Activity ▸
Leaving pictures aside, restate exactly the lines of the data below, from the first one through the line that contains "The development must include greening".

Records drawn from a dataset

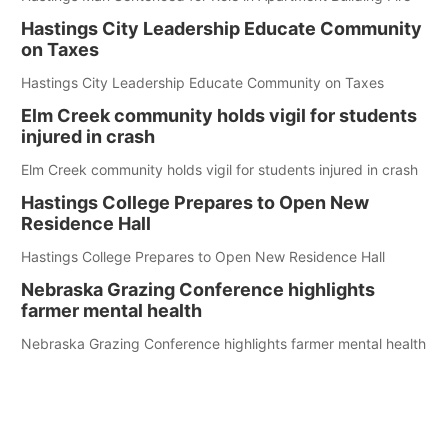
Hastings City Leadership Educate Community
on Taxes
Hastings City Leadership Educate Community on Taxes
Elm Creek community holds vigil for students
injured in crash
Elm Creek community holds vigil for students injured in crash
Hastings College Prepares to Open New
Residence Hall
Hastings College Prepares to Open New Residence Hall
Nebraska Grazing Conference highlights
farmer mental health
Nebraska Grazing Conference highlights farmer mental health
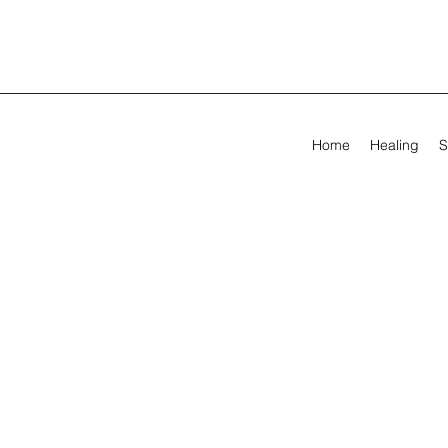
Home
Healing
S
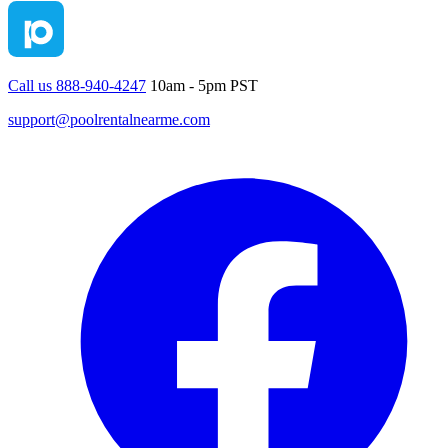
Call us 888-940-4247
10am - 5pm PST
support@poolrentalnearme.com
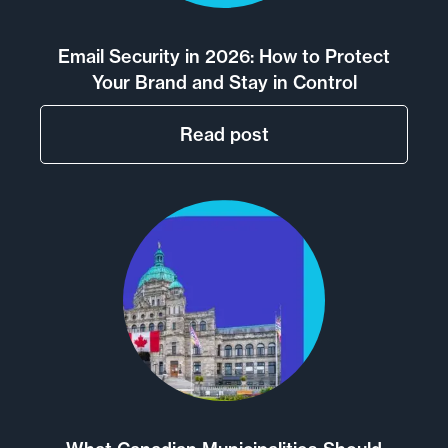
Email Security in 2026: How to Protect
Your Brand and Stay in Control
Read post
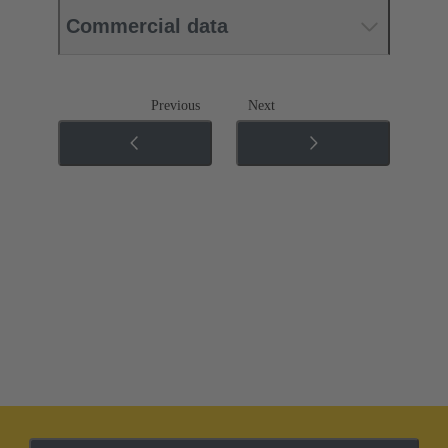
Commercial data
Previous
Next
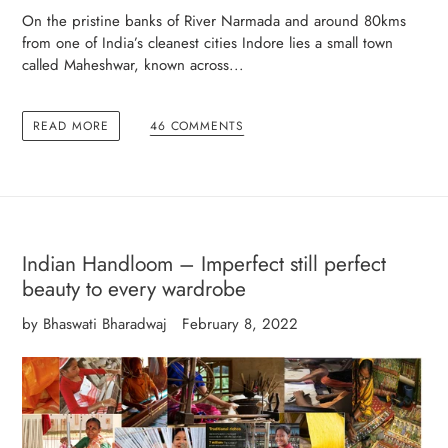
On the pristine banks of River Narmada and around 80kms
from one of India’s cleanest cities Indore lies a small town
called Maheshwar, known across...
READ MORE
46 COMMENTS
Indian Handloom – Imperfect still perfect
beauty to every wardrobe
by Bhaswati Bharadwaj
February 8, 2022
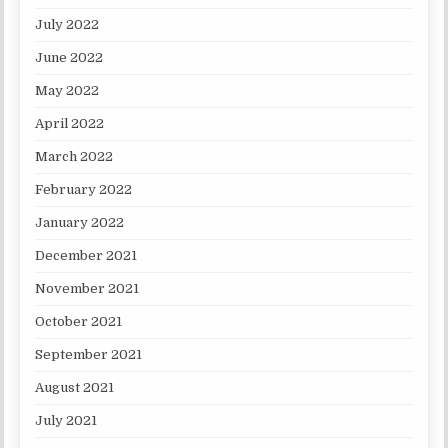
July 2022
June 2022
May 2022
April 2022
March 2022
February 2022
January 2022
December 2021
November 2021
October 2021
September 2021
August 2021
July 2021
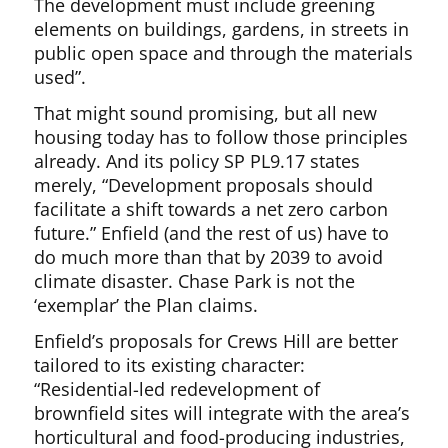
The development must include greening
elements on buildings, gardens, in streets in
public open space and through the materials
used”.
That might sound promising, but all new
housing today has to follow those principles
already. And its policy SP PL9.17 states
merely, “Development proposals should
facilitate a shift towards a net zero carbon
future.” Enfield (and the rest of us) have to
do much more than that by 2039 to avoid
climate disaster. Chase Park is not the
‘exemplar’ the Plan claims.
Enfield’s proposals for Crews Hill are better
tailored to its existing character:
“Residential-led redevelopment of
brownfield sites will integrate with the area’s
horticultural and food-producing industries,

Written answer ▸
Hastings City Leadership Educate Community
on Taxes
Hastings City Leadership Educate Community on Taxes
Elm Creek community holds vigil for students
injured in crash
Elm Creek community holds vigil for students injured in crash
Hastings College Prepares to Open New
Residence Hall
Hastings College Prepares to Open New Residence Hall
Nebraska Grazing Conference highlights
farmer mental health
Nebraska Grazing Conference highlights farmer mental health
Home
Healing
S
Call us 888-940-4247
10am - 5pm PST
support@poolrentalnearme.com
Email Security in 2026: How to Protect
Your Brand and Stay in Control
Read post
Commercial data
Previous
Next
On the pristine banks of River Narmada and around 80kms
from one of India’s cleanest cities Indore lies a small town
called Maheshwar, known across...
READ MORE
46 COMMENTS
Indian Handloom – Imperfect still perfect
beauty to every wardrobe
by Bhaswati Bharadwaj
February 8, 2022
July 2022
June 2022
May 2022
April 2022
March 2022
February 2022
January 2022
December 2021
November 2021
October 2021
September 2021
August 2021
July 2021
The development must include greening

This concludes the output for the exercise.